### BRIEF
Filter by the string "celle": return the lines of the material that contain it.
----------
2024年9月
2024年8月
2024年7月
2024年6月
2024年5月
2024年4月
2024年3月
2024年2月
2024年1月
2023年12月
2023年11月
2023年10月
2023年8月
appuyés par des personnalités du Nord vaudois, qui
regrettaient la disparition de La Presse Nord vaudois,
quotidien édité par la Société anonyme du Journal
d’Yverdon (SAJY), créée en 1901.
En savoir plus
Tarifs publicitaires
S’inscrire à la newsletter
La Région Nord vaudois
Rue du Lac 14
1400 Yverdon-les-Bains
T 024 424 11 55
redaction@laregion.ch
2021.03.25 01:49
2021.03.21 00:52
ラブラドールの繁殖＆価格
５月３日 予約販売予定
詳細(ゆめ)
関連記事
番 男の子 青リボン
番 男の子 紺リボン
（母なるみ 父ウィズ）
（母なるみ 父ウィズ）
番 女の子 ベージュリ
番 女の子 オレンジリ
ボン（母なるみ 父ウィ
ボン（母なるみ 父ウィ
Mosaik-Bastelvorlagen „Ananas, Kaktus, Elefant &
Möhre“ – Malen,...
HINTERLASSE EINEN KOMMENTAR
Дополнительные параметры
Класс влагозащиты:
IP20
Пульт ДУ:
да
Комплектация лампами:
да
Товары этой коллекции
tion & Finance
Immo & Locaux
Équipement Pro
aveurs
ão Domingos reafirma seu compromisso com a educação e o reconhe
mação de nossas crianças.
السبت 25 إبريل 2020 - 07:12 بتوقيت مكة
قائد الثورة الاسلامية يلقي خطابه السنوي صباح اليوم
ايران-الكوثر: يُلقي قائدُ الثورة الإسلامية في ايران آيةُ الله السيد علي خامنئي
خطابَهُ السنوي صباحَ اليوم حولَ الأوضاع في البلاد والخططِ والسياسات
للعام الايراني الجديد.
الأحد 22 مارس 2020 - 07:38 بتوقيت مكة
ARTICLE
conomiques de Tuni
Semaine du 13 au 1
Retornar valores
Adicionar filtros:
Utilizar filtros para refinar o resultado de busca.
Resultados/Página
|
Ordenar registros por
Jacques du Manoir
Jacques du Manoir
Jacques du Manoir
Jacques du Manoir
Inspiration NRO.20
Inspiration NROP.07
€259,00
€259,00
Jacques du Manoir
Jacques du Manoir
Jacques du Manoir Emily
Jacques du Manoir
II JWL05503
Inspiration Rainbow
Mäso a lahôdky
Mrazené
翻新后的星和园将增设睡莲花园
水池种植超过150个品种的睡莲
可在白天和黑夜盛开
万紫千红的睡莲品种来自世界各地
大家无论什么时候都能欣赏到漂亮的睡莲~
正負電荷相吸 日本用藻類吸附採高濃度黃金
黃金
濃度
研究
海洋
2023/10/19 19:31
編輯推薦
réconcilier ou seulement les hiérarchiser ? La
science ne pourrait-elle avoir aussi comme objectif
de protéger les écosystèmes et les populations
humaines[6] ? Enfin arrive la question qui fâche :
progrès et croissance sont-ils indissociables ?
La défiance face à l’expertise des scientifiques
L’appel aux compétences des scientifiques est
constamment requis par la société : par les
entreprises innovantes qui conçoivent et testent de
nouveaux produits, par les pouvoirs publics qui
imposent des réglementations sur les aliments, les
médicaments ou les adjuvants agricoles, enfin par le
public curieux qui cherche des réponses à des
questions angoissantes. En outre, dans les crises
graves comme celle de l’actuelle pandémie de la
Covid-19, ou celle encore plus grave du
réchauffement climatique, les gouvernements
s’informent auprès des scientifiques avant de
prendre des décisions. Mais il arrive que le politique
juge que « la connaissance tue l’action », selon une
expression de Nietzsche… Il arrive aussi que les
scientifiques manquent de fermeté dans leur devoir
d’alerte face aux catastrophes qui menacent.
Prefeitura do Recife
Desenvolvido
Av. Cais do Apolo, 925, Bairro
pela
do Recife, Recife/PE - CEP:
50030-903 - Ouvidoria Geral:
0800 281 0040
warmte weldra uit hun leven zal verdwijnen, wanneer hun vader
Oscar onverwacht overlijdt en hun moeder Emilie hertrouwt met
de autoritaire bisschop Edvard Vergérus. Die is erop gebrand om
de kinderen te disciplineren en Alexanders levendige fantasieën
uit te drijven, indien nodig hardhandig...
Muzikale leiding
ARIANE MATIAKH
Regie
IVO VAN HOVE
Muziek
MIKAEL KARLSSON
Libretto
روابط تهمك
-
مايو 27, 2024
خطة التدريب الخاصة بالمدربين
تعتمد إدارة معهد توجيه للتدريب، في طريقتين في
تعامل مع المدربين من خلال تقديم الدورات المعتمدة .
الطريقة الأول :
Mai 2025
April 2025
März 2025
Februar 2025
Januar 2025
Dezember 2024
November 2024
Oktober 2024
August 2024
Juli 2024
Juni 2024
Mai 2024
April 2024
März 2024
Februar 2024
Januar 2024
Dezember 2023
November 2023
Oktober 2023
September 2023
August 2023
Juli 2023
----------
### THE COMPLETED TASK
graves comme celle de l’actuelle pandémie de la
Covid-19, ou celle encore plus grave du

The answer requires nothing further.